Swedish disco act with penchant for quoting corny pop standards
Alcazar has been around since 1999, when minor male pop-starlet Andreas Lundstedt (who once came 2nd in the regional swedish finals for the Grand Prix Eurovision de la Chanson) teamed up with minor female pop starlets Tess and Annikafiore to form a band. How things in showbiz go, 3 weeks later they had a contract with BMG Sweden. I wonder how long it took the Super Furry Animals to claim a record deal. Must be those swedish looks, as the S.F.A. are not very attractive.
BMG organised our beautiful trio their ticket to fame by teaming them up with (swedish) camp pop-genius Alexander Bard who already cavorted around in the hilarious (swedish, but thanks for checking) ultra-gay spectacle that was Army of Lovers.

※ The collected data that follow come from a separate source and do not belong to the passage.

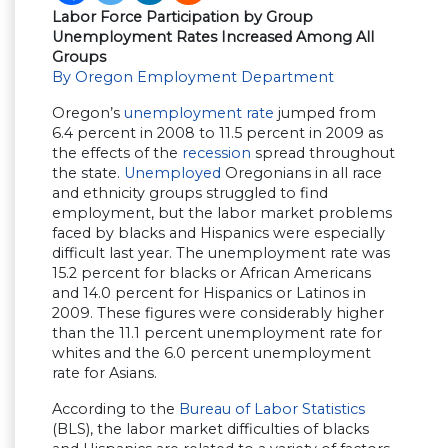
Labor Force Participation by Group
Unemployment Rates Increased Among All
Groups
By Oregon Employment Department
Oregon’s
unemployment rate
jumped from
6.4 percent in 2008 to 11.5 percent in 2009 as
the effects of the
recession
spread throughout
the state.
Unemployed
Oregonians in all race
and ethnicity groups struggled to find
employment, but the labor market problems
faced by blacks and Hispanics were especially
difficult last year. The unemployment rate was
15.2 percent for blacks or African Americans
and 14.0 percent for Hispanics or Latinos in
2009. These figures were considerably higher
than the 11.1 percent unemployment rate for
whites and the 6.0 percent unemployment
rate for Asians.
According to the
Bureau of Labor Statistics
(BLS), the labor market difficulties of blacks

With his help, another camp video (probably done in Sweden) featuring the band members in red latex and silly animal masks, some serious sampling (Sheila B. & the Devotion's "Spacer") and the usual silly lyrics they had a Euro Pop number one before you could say Kopenhagen: "Crying at the Discotheque" had everything a good club hit had to have: a well sampled, melodious base (thanks to Sheila and her devoted men), lyrics that were easy to remember but not quite as bad as the Vengaboys's "Sex on the beach" (ok, one can never repeat that one) and the aforementioned video and all the little teenagers were busy jumping the around their clubs.
To be fair, their first album is actually not half bad: with some definite overblown abbaesque harmonies and some unusual sampling and quoting everything that's halfway popular (combining a sample from Diana Ross's "Upside down" with the chorus of Genesis' "World of confusion" is pretty clever) the band manages to qualify for the upper echelons of (swedish) pop.